Suppose $n=m$, as $x$ becomes larger and larger $f$ becomes closer to $1$ (Though I don't know how to show this rigorously). $$\forall \epsilon>0\exists N>0s.t(\forall x\in\mathbb{R})[x>N\longrightarrow |(a_nx^n+...+a_0)/(b_mx^m+...b_0)-l|<\epsilon]$$By letting $l=1$ ,for any $\epsilon>0$ one can choose a large enough $N$ such that $|(a_nx^n+...+a_0)/(b_mx^m+...b_0)-1|<\epsilon$ holds true.
Now suppose $m>n$ then as $x$ becomes larger and larger $f$ becomes closer to $0$ (Again don't know how to show this rigorously). Once more we have $$\forall \epsilon>0\exists N>0s.t(\forall x\in\mathbb{R})[x>N\longrightarrow |(a_nx^n+...+a_0)/(b_mx^m+...b_0)-l|<\epsilon]$$But this time by letting $l=0$ ,for any $\epsilon>0$ one can choose a large enough $N$ such that $|(a_nx^n+...+a_0)/(b_mx^m+...b_0)|<\epsilon$ holds true.
The converse argument shows why if $n>m$, $\lim_{x \to \infty } f(x)$ must not exist. Q.E.D?
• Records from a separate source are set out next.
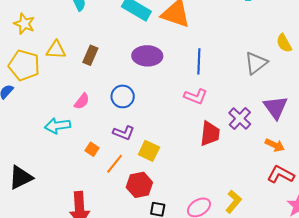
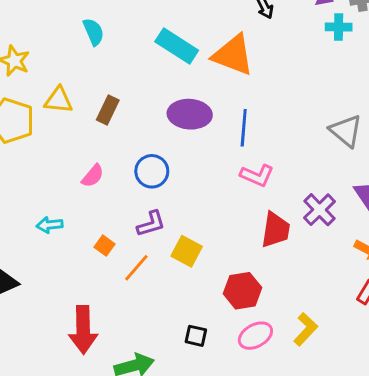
blue line: (199, 61) -> (244, 128), moved
gray triangle: (256, 63) -> (346, 131), turned -45
cyan arrow: (58, 126) -> (50, 225), moved, size x0.7
purple L-shape: (124, 133) -> (151, 224), turned -40
red hexagon: (139, 185) -> (243, 291), moved

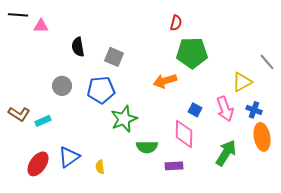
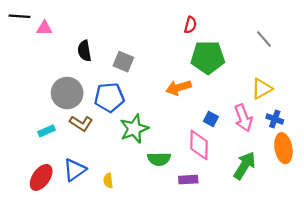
gray line: (267, 62) -> (264, 39), moved
gray circle: (62, 86) -> (67, 93), size x1.5
brown L-shape: (19, 114) -> (81, 123), moved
Where I need help:I have two principal concerns, firstly I don't know how to structure my proof in order to satisfy the condition "if and only if". Secondly I feel as if my proof is missing rigor because I cannot prove that if $m=n$, $f$ tends to $1$ as $x$ becomes larger and if $m>n$$f$ tends to $0$. Any help will be appreciated, thank you.